Dans les années 50-70 les conceptions psychanalytiques ont fortement marqué la psychiatrie française et la compréhension de l’autisme. L’autisme était alors relié aux « psychoses infantiles », terme employé dans les classifications officielles jusqu’en 1980.
Par la suite d’autres courants de recherche théorique ont pris une importance croissante dans l’étude du développement normal et pathologique de l’enfant : biologie, psychologie développementale, sciences cognitives… La compréhension des troubles autistiques a été fortement modifiée par ces contributions, et continue d’être enrichie par les recherches actuelles.
En 1980 le concept de psychose infantile a été abandonné au plan international, en même temps qu’est apparu le terme de Trouble Envahissant du Développement (en 1975 dans la CIM 9) et en 1980 dans le DSM-III.

L’autisme est conçu actuellement comme un trouble neuro-développemental aux origines multifactorielles, notamment génétiques.
Il existe actuellement une controverse pour savoir si l’autisme et les différents types de TED représentent un continuum, ou s’il s’agit d’entités différentes justifiant le terme de « spectre des troubles autistiques » (Autism Spectrum Disorders) qui tend à devenir le plus utilisé.
Il est intéressant de souligner que les premières personnes à avoir reçu le diagnostic d’autisme viennent tout juste d’atteindre le troisième âge.

Description


L’autisme apparaît au cours des 36 premiers mois de la vie. Parfois, des signes sont présents quasiment d’emblée, dès les premiers mois de la vie, parfois les signes apparaissent après une période plus ou mois longue de développement apparemment normal.
L’autisme est réputé durer toute la vie, il interfère avec le développement et les apprentissages de tous ordres.

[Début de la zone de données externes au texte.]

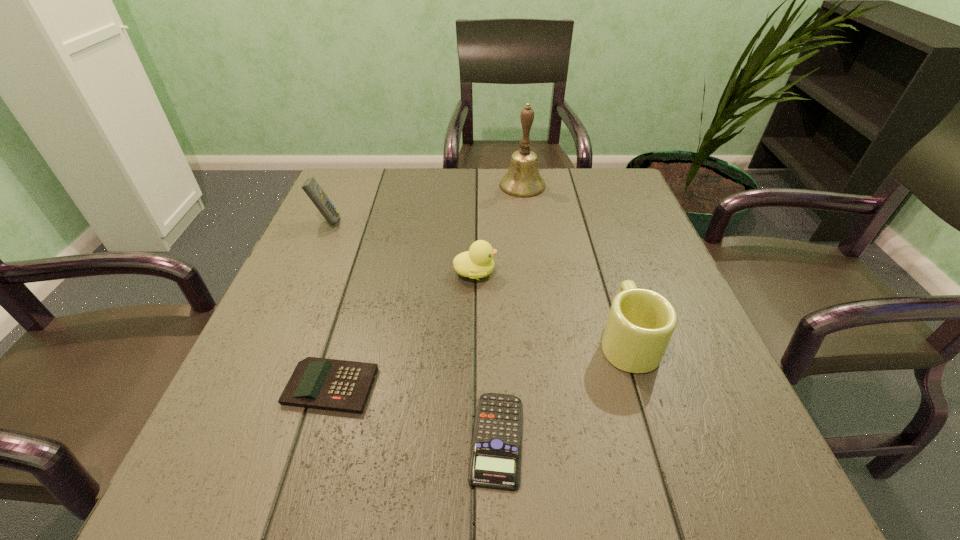 Find the location of `free spot between the tallest object and the fifth object from right to left`. free spot between the tallest object and the fifth object from right to left is located at coordinates (427, 286).

Find the location of a particular element. Image resolution: width=960 pixels, height=540 pixels. free space that is in between the bell and the fifth tallest object is located at coordinates (427, 286).

Identify the location of free space between the fourth nearest object and the bell. Image resolution: width=960 pixels, height=540 pixels. (499, 229).

At what (x,y) coordinates should I click in order to perform the action: click on vacant region between the third farthest object and the fifth object from right to left. Please return your answer as a coordinate pair (x, y). This screenshot has width=960, height=540. Looking at the image, I should click on (403, 329).

This screenshot has height=540, width=960. I want to click on free point between the leftmost object and the rightmost calculator, so tap(412, 330).

At what (x,y) coordinates should I click in order to perform the action: click on vacant area that lies between the farthest calculator and the rightmost object. Please return your answer as a coordinate pair (x, y). The image size is (960, 540). Looking at the image, I should click on (477, 281).

Image resolution: width=960 pixels, height=540 pixels. I want to click on empty space between the shortest object and the tallest object, so [510, 312].

Where is `empty location between the fifth tallest object and the duckling`? empty location between the fifth tallest object and the duckling is located at coordinates (403, 329).

Where is `blank region between the second object from left to right and the third shortest object`? This screenshot has width=960, height=540. blank region between the second object from left to right and the third shortest object is located at coordinates [x=403, y=329].

Image resolution: width=960 pixels, height=540 pixels. In order to click on free space between the shortest calculator and the tallest calculator in this screenshot , I will do tap(412, 330). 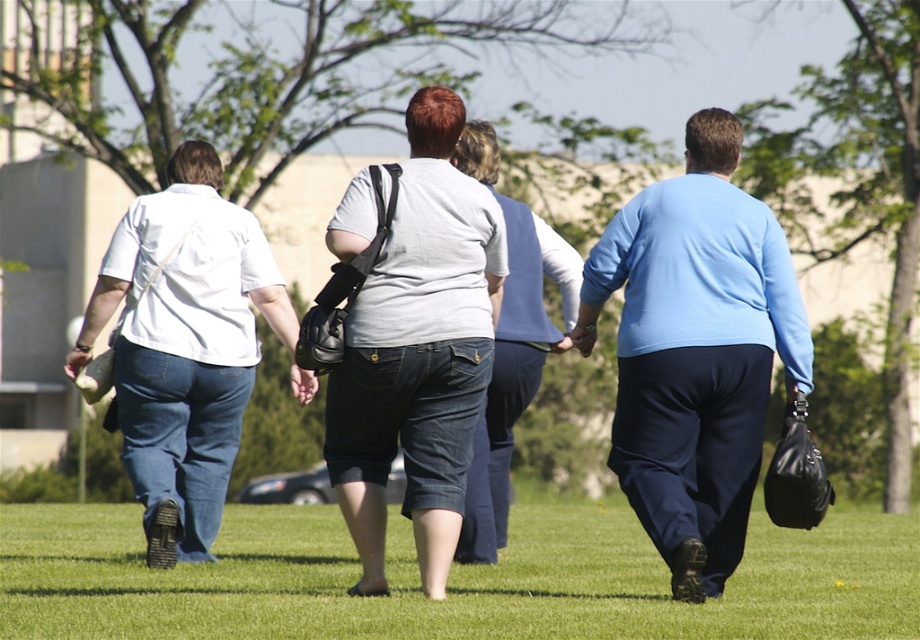 Question: Among these points, which one is nearest to the camera?

Choices:
 (A) (328, 385)
 (B) (457, 496)
 (C) (523, 401)
 (D) (283, 314)

Answer: (B)

Question: Which point is closer to the camera?

Choices:
 (A) (665, 554)
 (B) (444, 403)

Answer: (B)

Question: Can you confirm if light blue fabric shirt at center is positioned below denim shorts at center?

Choices:
 (A) no
 (B) yes

Answer: (B)

Question: Is matte gray shirt at center behind denim shorts at center?

Choices:
 (A) no
 (B) yes

Answer: (A)

Question: Which of the following is the farthest from the observer?

Choices:
 (A) light blue fabric shirt at center
 (B) denim jeans at left

Answer: (B)

Question: Does matte gray shirt at center come in front of denim shorts at center?

Choices:
 (A) yes
 (B) no

Answer: (A)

L’hétérogénéité du développement est caractéristique de l’autisme et des TED, c'est-à-dire que certains domaines de développement vont être très atteints, d’autres beaucoup plus légèrement ou pas du tout. Des compétences cognitives particulières sont également fréquemment retrouvées chez les personnes avec autisme. Les tableaux cliniques présentés par les personnes avec autisme ou TED sont donc très variables.

Les troubles autistiques peuvent être isolés, ou associés à d’autres anomalies, troubles ou maladies.
Il faut noter qu’il n’existe pas de moyen objectif (pas de tests sanguins, radiographiques…) pour faire le diagnostic d’autisme. Les examens complémentaires très importants à réaliser ont pour but de rechercher les fréquents troubles associés.

Dans tous les cas, le diagnostic est clinique, basé sur l’observation du trépied classique :

  • Altération qualitative des interactions sociales
  • Altérations qualitatives de la communication
  • Caractère restreint, répétitif et stéréotypé du comportement, des intérêts et des activités

D’autres signes cliniques moins spécifiques viennent s’ajouter à ce tableau.


Les symptômes caractéristiques de l’autisme et des Troubles Envahissants du Développement

Les troubles décrits ici peuvent être plus ou moins sévères, certains peuvent être présents et d’autres non. Pour poser le diagnostic d’autisme ou de TED, un certain nombre de symptômes doivent être associés.  Différentes classifications ont été mises au point pour permettre ces diagnostics, qui doivent être basés sur des évaluations précises des difficultés de la personne.

Altération des interactions sociales

Les personnes autistes ont une mauvaise appréciation des signaux sociaux ou émotionnels, comme l’intonation de la voix ou les expressions faciales. Elles ont beaucoup de mal à interpréter ce que les autres pensent ou ressentent, elles manquent d’empathie. Les enfants autistes ne savent pas comment jouer de façon interactive avec les autres enfants, ils ont tendance à s’isoler, ne répondent pas à l’appel de leur prénom, fuient le regard.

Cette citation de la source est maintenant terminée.